In most digital cameras, you will at least have automatic white balance presets: for tungsten, for fluorescent, for cloudy days, for daylight, etc… Setting white balance on cloudy on a normal day will give the picture a warmer look. Setting it on tungsten will make it blue.

For a general outdoor walking-around lens, you will probably want a zoom in the range Q.E.D mentioned, or a prime 50mm or 80mm. For landscapes, though, you might prefer a wide angle somewhere between 20mm and 30mm.

Polarizers are good for the blue sky, and some other color tweaking. If your primary concern is landscapes where the sky is washed out or the ground is too dark, you might want to consider a graduated filter. They are square filters that you hold in front of the lens to compensate for one side of the frame being brighter than the other. You can get them in graduated color or neutral density.

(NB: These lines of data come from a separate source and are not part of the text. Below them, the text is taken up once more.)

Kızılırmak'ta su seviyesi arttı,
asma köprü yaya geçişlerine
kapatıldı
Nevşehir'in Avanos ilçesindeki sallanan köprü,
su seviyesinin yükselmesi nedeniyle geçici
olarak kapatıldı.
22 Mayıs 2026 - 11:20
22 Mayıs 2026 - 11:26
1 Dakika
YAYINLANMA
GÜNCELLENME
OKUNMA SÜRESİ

Both. And depends. Programs such as Photoshop have the tools to allow you to change many things, subtle and gross.

Also, polarisers will almost certainly have to be of the “circular” type, since a non-circular polariser can affect the exposure, autofocus, and perhaps the imaging. (Not real sure aboiut that third thing.)

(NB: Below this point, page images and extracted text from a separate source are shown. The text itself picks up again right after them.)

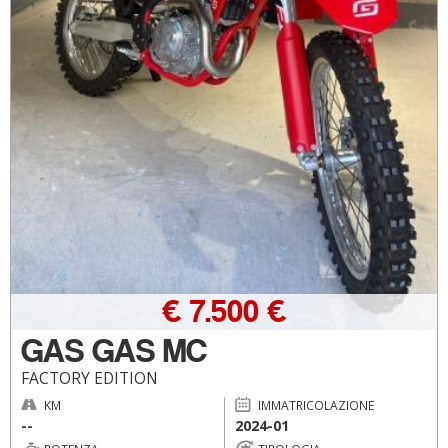
€ 7.500 €
GAS GAS MC
FACTORY EDITION
KM
IMMATRICOLAZIONE
--
2024-01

Check your manuals and search for websites of users of your camera. There are thousands out there.

Sorry, I didn’t mean lens for outdoor photography but filter.

Lens, I know, Filters I don’t.
I own a Canon T-90. Yes, I still use film. I almost sold it and was going to use the money to get a digital but I took it out, dusted it off and took it on a trip to Paris and I remembered how much I loved it and film today is much nicer than the film I was buying 15 years ago.
I have a small family of lenses that I’m using and I’m constantly watching E-bay for more. I have a 35-70 zoom on the way to me right now and I a 28, a 50, a 100 and a 135. I also have a 500mm mirror lens for when I want to play spy.

If I am using a filter how does that affect my exposure. The T-90 has a great TTL (through the lens) metering system so if I left the exposure on auto it should be fine. But what if I ‘go crazy’ and set the exposure manually?

You’re still metering thru the lens, thus thru the filter.

Without TTL metering, the filter will have a filter factor, indicating how much extra exposure may be needed. With polarisers, this is often anywhere from 1.5 to 2.5, most of us simply use 2.0. the filter factor will be listed in the little peice of paper that came in the filter’s tiny box. You know, the generc instruction sheet. :slight_smile:

Adjust accordingly.

Color-balancing filters won’t generally affect your exposure. Neutral-density filters , of course, will, but it’s easy to compensate, since they are rated in stops. For example, an ND-2 will decrease your exposure by 2 full stops, so to compensate, you can increase your exposure time by two stops, or open your aperture by two stops, or increase your exposure time by one stop AND open your aperture by one stop, depending on factors like depth of field and whether you’re photographing moving objects and such.